_Exercise goal_
All lines from the one with "Athan Pro: Muslim Prayer Times" to the end of the listing below are to be transcribed exactly; both end lines are included, and no other lines are.

_Source data_

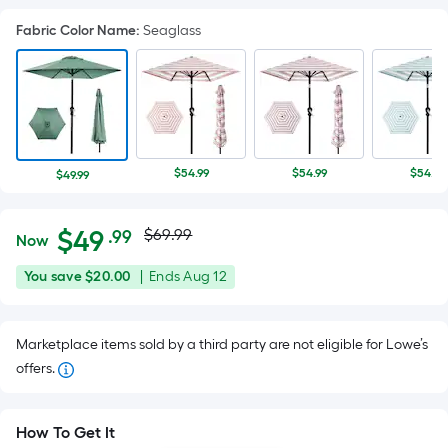
Fabric Color Name
:
Seaglass
$54.99
$54.99
$54.97
$49.99
Actual
Per
$
49
$69.99
.99
Now
Square
price
$49.99
You
Offer
You save
$20.00
|
Ends
Aug 12
Foot
was
save
ends
pricing
$20.00
on
is
$69.99
Marketplace items sold by a third party are not eligible for Lowe’s
Aug
based
offers.
12
on
the
area
How To Get It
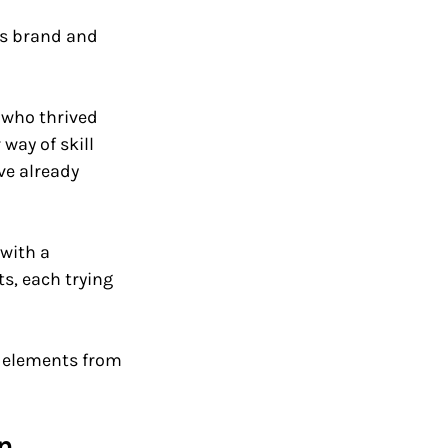
's brand and 
 who thrived 
way of skill 
ve already 
with a 
, each trying 
g elements from 
n 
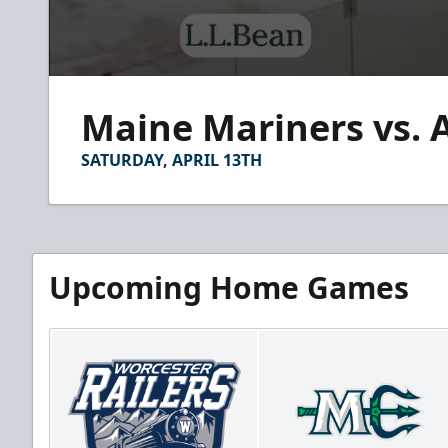
0
seconds
Maine Mariners vs. 
of
3
minutes,
SATURDAY, APRIL 13TH
10
seconds
Volume
90%
Upcoming Home Games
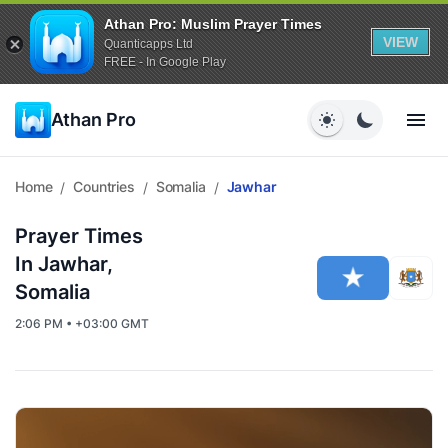
Athan Pro: Muslim Prayer Times
VIEW
Quanticapps Ltd
FREE - In Google Play
Athan Pro
Home
Countries
Somalia
Jawhar
/
/
/
Prayer Times
In Jawhar,
Somalia
2:06 PM • +03:00 GMT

_Result of the task_
Athan Pro: Muslim Prayer Times
VIEW
Quanticapps Ltd
FREE - In Google Play
Athan Pro
Home
Countries
Somalia
Jawhar
/
/
/
Prayer Times
In Jawhar,
Somalia
2:06 PM • +03:00 GMT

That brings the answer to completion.